Requirements: Very often critics focus, mistakenly, on what they call the genocide or annihilation of the mixed peoples of Canaan, failing to note that first and foremost two things are made clear from the outset. First, that God will work with Israel to drive out the inhabitants, and destruction of the enemy is only the second option i.e. they are to clear the land of its existing pagan peoples by driving them out; that is the primary goal. Second, having done that Israel are to remain entirely distinct from these people who, it may be inferred, may try to sneak back into the land. Whatever happens Israel must not make any treaty with them to allow them to stay, intermarry with them, or worship their idols. All these things will weaken Israel’s resolve to be the holy people God calls them to be, to reveal Him to the rest of the world.

Alternative? It is sometimes helpful to try to see the much bigger picture. Under ‘Reasons for Expulsion’ above we noted the two ideas of judgment AND settlement. At the end of the project, God’s goal is a) to stop the awful things that were going on in the Land before Israel arrived, and b) provide a ‘clean and pure’ home in which Israel may settle and develop to be a light to the rest of the world revealing Him to that world. So, let’s listen to the critics therefore, just for a moment, and say, very well, if you don’t like this approach you think you find in the Bible, what alternative would you propose to achieve those two laudable end goals? I will suggest from the outset that any such alternatives will be completely unrealistic.

Here’s my first unrealistic alternative: God sends representatives into Canaan to ask them to stop their occult practices, stop their child sacrifice, stop their superstitious worship of either unseen evil forces or simply wooden or metal models. If you think this multi-faceted, mixed bunch of fearful, occult driven and superstitious tribes (which is what they were) would take any notice of such representatives, you really do need to take a course in understanding people, and especially the causes and effects of occult activity and superstition.

Let’s try a second unrealistic alternative: God sends representatives from Israel into the Land who invite the occupants to become part of Israel, part of God’s experiment to show to the world an alternative way of living.  Now I have used the world ‘unrealistic’ twice here because the alternatives are always unrealistic in the face of the intransigence that is exhibited by human beings and observed so often in the Bible. Even today nations do not like their sovereignty being challenged. National pride is a very real issue, even in a greatly developed world of today.

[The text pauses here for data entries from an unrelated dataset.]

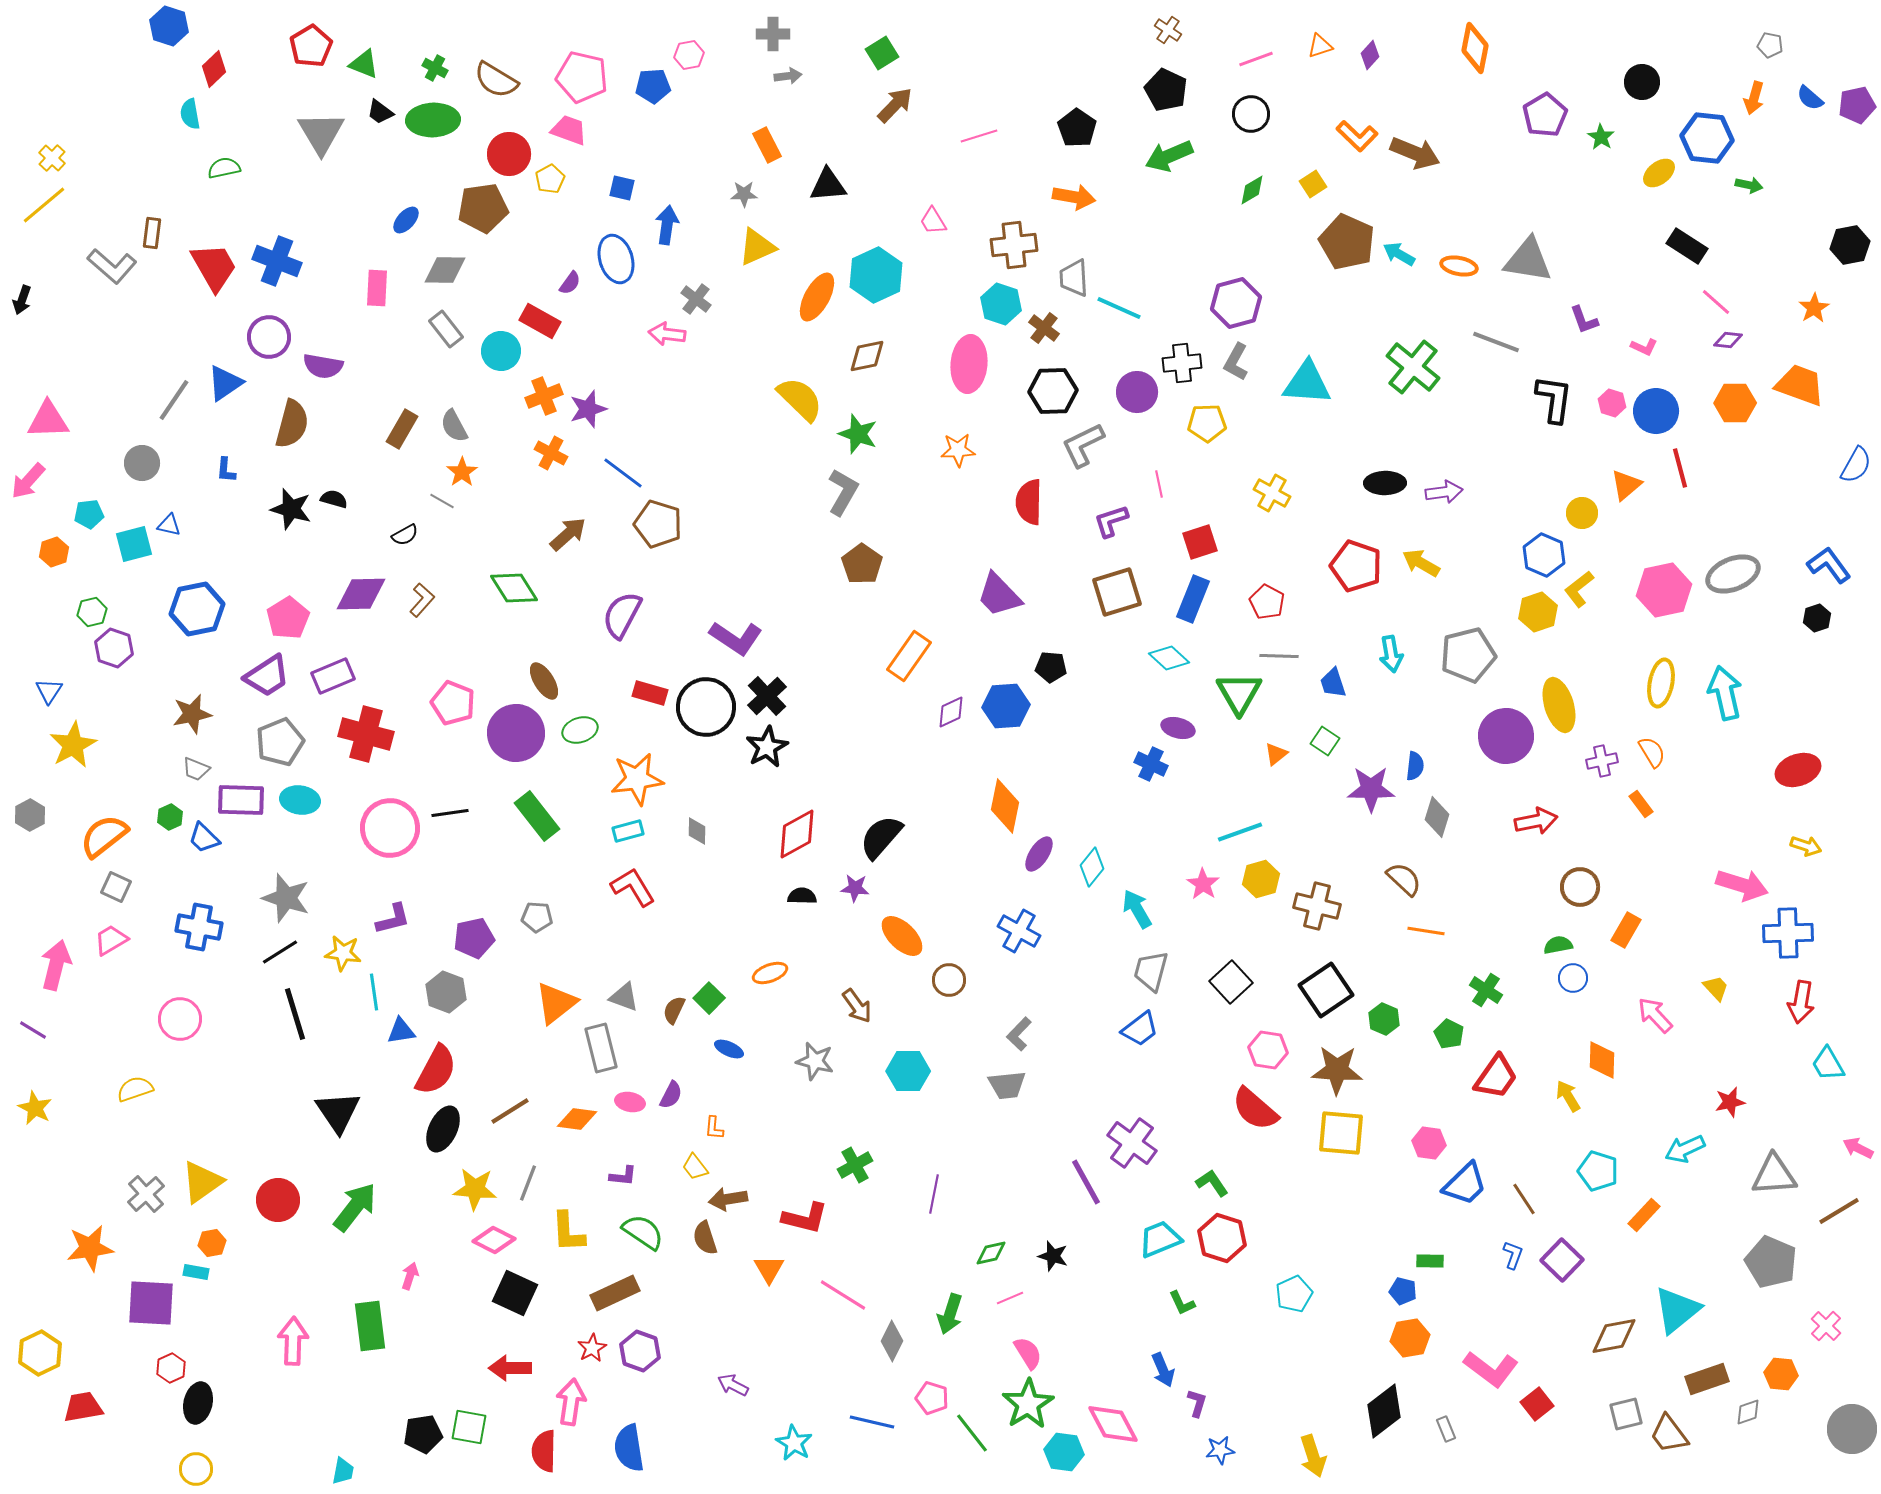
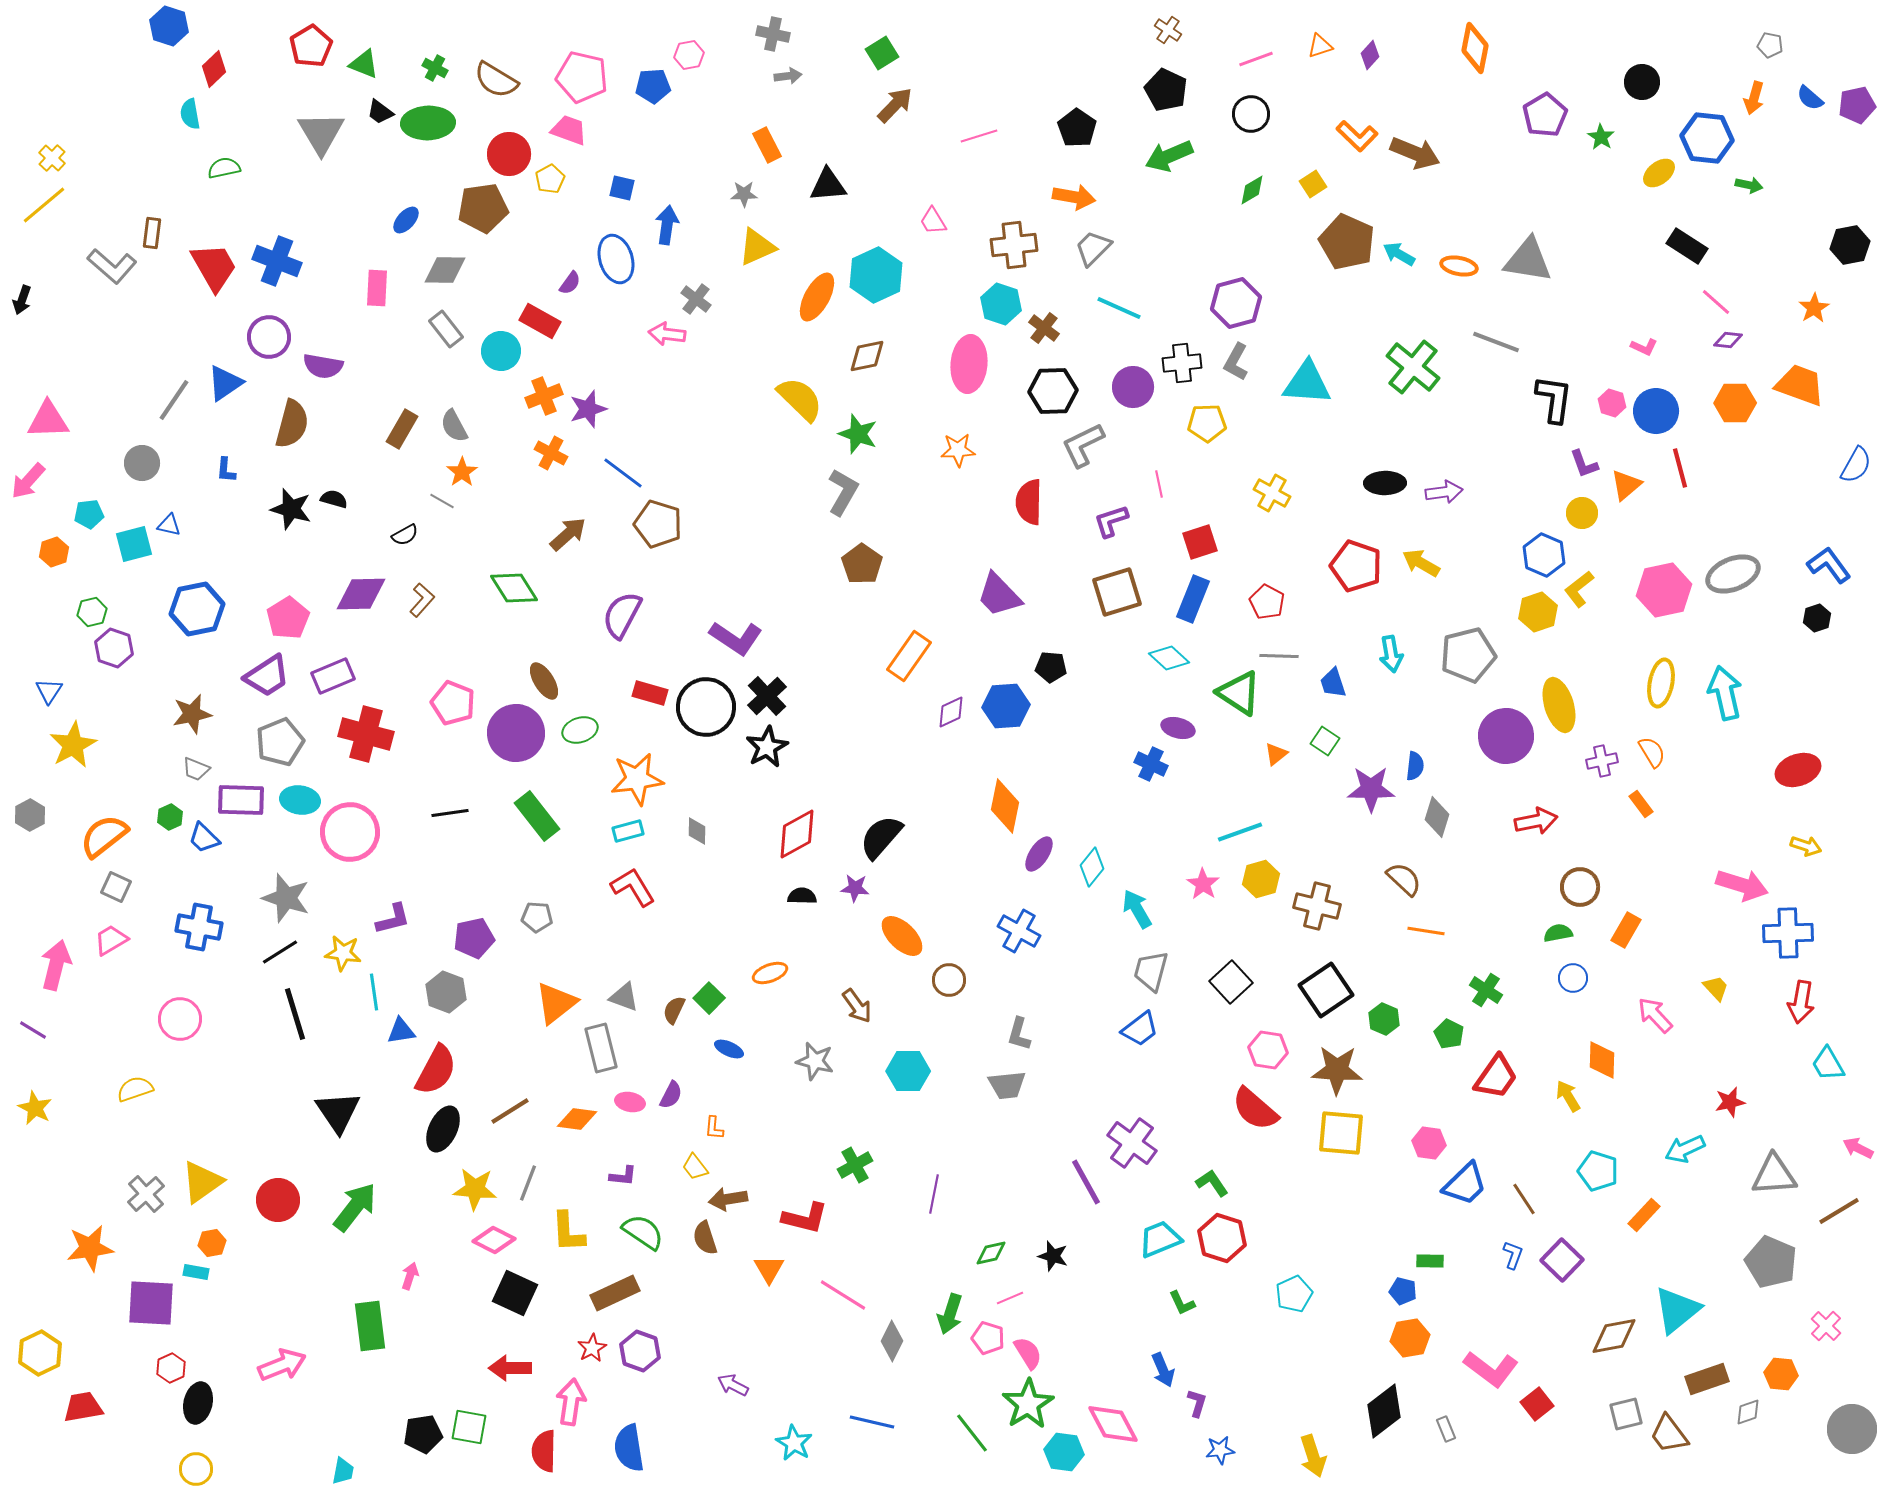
gray cross at (773, 34): rotated 12 degrees clockwise
green ellipse at (433, 120): moved 5 px left, 3 px down
gray trapezoid at (1074, 278): moved 19 px right, 30 px up; rotated 48 degrees clockwise
purple L-shape at (1584, 320): moved 144 px down
purple circle at (1137, 392): moved 4 px left, 5 px up
green triangle at (1239, 693): rotated 27 degrees counterclockwise
pink circle at (390, 828): moved 40 px left, 4 px down
green semicircle at (1558, 945): moved 12 px up
gray L-shape at (1019, 1034): rotated 28 degrees counterclockwise
pink arrow at (293, 1341): moved 11 px left, 24 px down; rotated 66 degrees clockwise
pink pentagon at (932, 1398): moved 56 px right, 60 px up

Er, why…   Why have we been pondering on this rather unsavory aspect of human life? For two main reasons. First, to focus on the struggles of Israel is to focus on the sinfulness of mankind and if we are to understand Israel’s history and learn from it, we need to understand these things more clearly. Second, we have started to consider the taking of the Promised Land, partly to remove wrong preconceptions, but mainly to consider some of the dynamics in play and face up to the realities behind that episode of Israel’s history. It is the starting point of considering Israel’s life in the Land. As I said, it is rather unsavory but that is because that is the reality about human life, and we need to face that if we are to learn.

And So? This study has been, by necessity I think, a general overall view of the taking of the Land and I have sought to point out some of the key, salient features of what took place to more realistically face what took place. Put in its most simple summary form, what took place was

  1. Israel invaded the land but
  2. never completely cleared all the existing people out of it, so
  3. God said He would leave those peoples there to act as a check on Israel (Judg 2:1-3)

Because we have just provided outline notes and headings in this study we will, in the next study, take some of these items and flesh them out and see them in more detail.